On 06/27/2012 05:05 PM, Mike Stump wrote:
> On Jun 27, 2012, at 3:36 PM, Janis Johnson wrote:
>> These scans from gcc.dg/vect/vect-50.c, and others similar to them in
>> other vect tests, hurt my brain:
>>
>> /* { dg-final { scan-tree-dump-times "Vectorizing an unaligned access" 2
>> "vect" { xfail { vect_no_align } } } } */
>> /* { dg-final { scan-tree-dump-times "Vectorizing an unaligned access" 2
>> "vect" { target vect_hw_misalign } } } */
>>
>> Both of these PASS for i686-pc-linux-gnu, causing duplicate lines in the
>> gcc test summary. I'm pretty sure the following accomplishes the same
>> goal:
>>
>> /* { dg-final { scan-tree-dump-times "Vectorizing an unaligned access" 2
>> "vect" { xfail { vect_no_align && { ! vect_hw_misalign } } } } } */
>
> I don't think so? The first sets the xfail status for the testcase. If you
> change the condition, you can't the xfail state for some targets, which would
> be wrong (without a vec person chiming in).

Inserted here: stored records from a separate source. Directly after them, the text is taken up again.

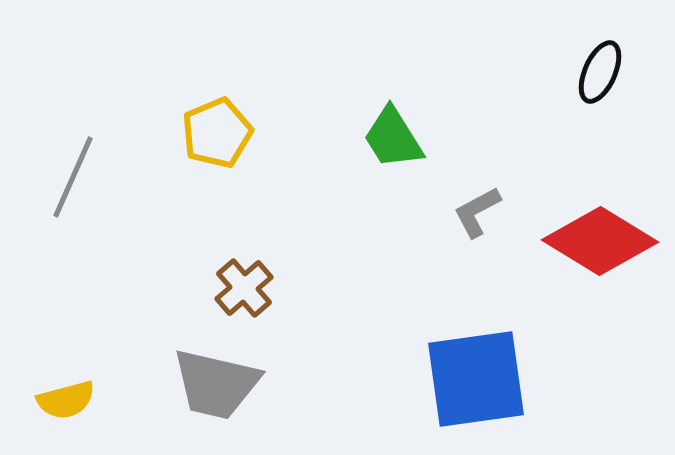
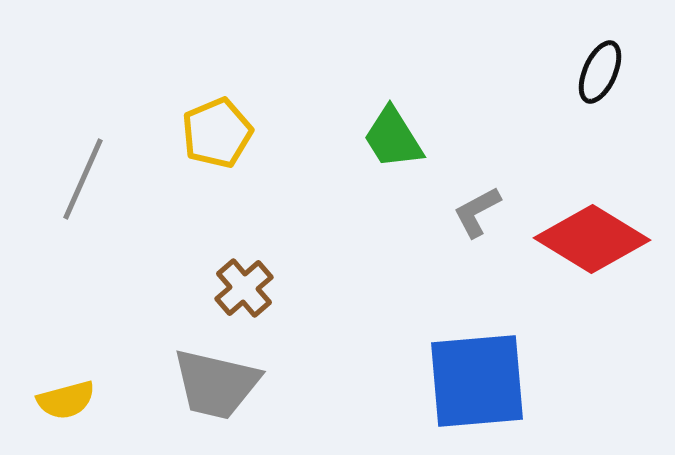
gray line: moved 10 px right, 2 px down
red diamond: moved 8 px left, 2 px up
blue square: moved 1 px right, 2 px down; rotated 3 degrees clockwise
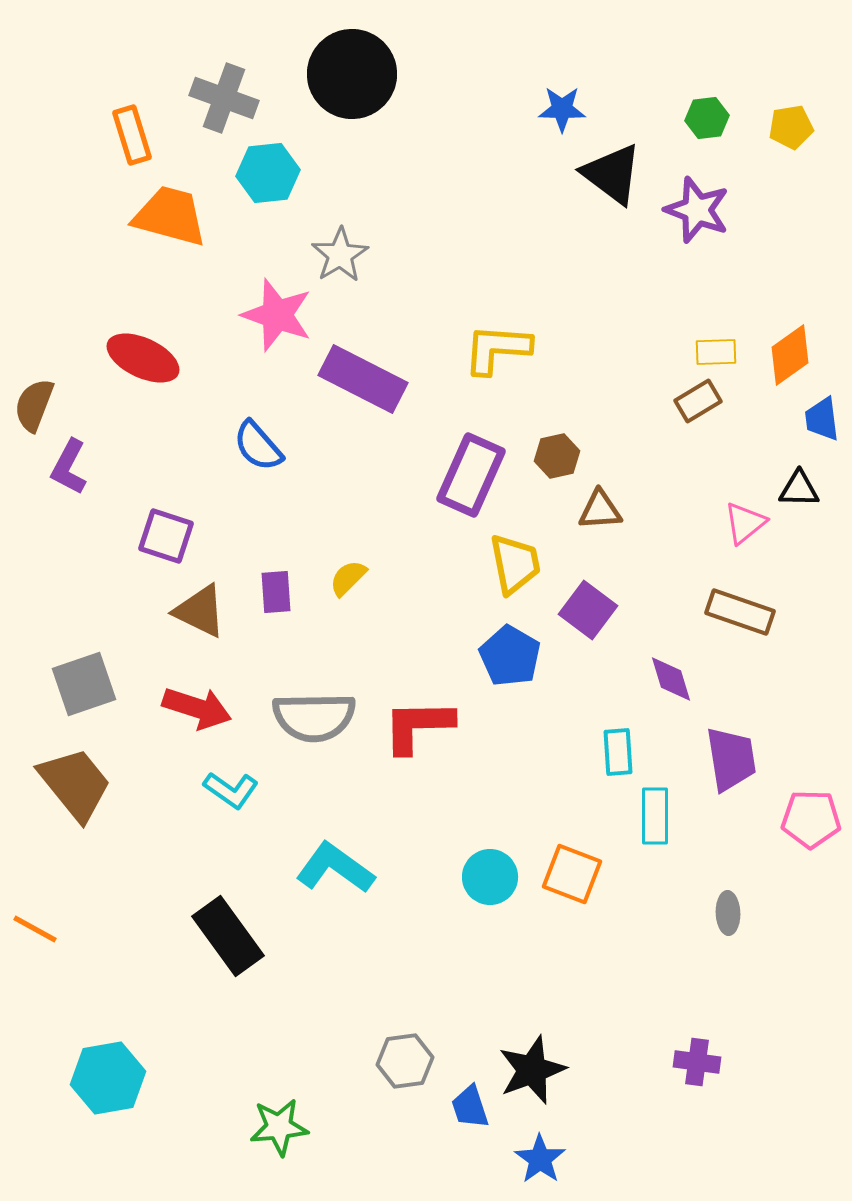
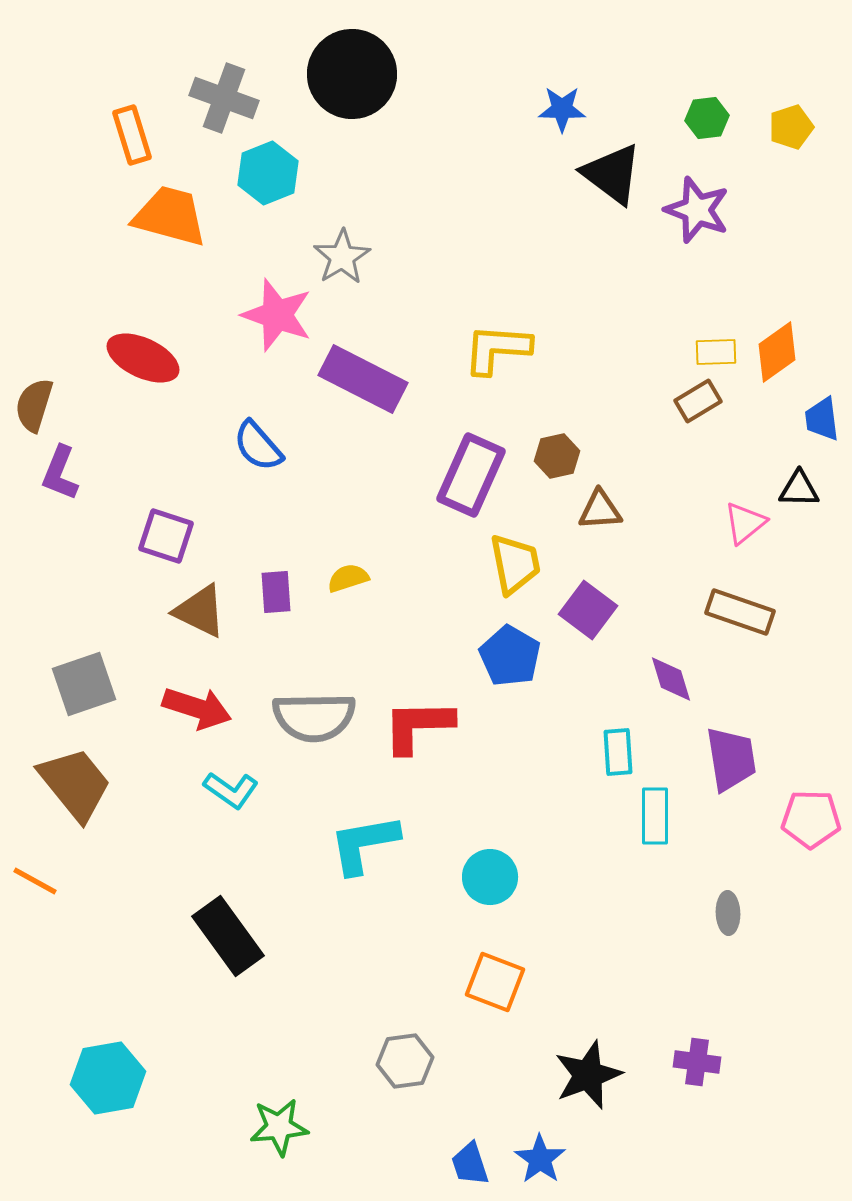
yellow pentagon at (791, 127): rotated 9 degrees counterclockwise
cyan hexagon at (268, 173): rotated 16 degrees counterclockwise
gray star at (340, 255): moved 2 px right, 2 px down
orange diamond at (790, 355): moved 13 px left, 3 px up
brown semicircle at (34, 405): rotated 4 degrees counterclockwise
purple L-shape at (69, 467): moved 9 px left, 6 px down; rotated 6 degrees counterclockwise
yellow semicircle at (348, 578): rotated 27 degrees clockwise
cyan L-shape at (335, 868): moved 29 px right, 24 px up; rotated 46 degrees counterclockwise
orange square at (572, 874): moved 77 px left, 108 px down
orange line at (35, 929): moved 48 px up
black star at (532, 1070): moved 56 px right, 5 px down
blue trapezoid at (470, 1107): moved 57 px down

The two checks are run separately. The first one runs everywhere and
is expected to fail for vect_no_align. The second is only run for
vect_hw_misalign. Targets for which vect_no_align is false and
vect_hw_misliang is true get two PASS reports.
> I'd like to think you can compose the two with some spelling... I just don't
> think this one is it.?
No, there is no way to combine "target" and "xfail", although since we
intercept them we could presumably come up with a way to do that, with
syntax and semantics we design.
> I grepped around and found:
>
> /* { dg-message "does break strict-aliasing" "" { target { *-*-* && lp64 }
> xfail *-*-* } 8 } */
>
> which might have the right way to spell it, though, I always test to ensure
> the construct does what I want.
Nope. That should be flagged as an error by dg-message but it's
passed through GCC's process-message which ignore errors (a bug)
and simply ignores the directive. I'm currently trying a fix to
not ignore errors from dg-error/dg-warning/dg-message and will then
fix up the broken tests.
>> That is, run the check everywhere
>
> We don't want to run the test on other than vect_hw_misalign targets, right?
>
I don't know, but right now it's run everywhere at least once.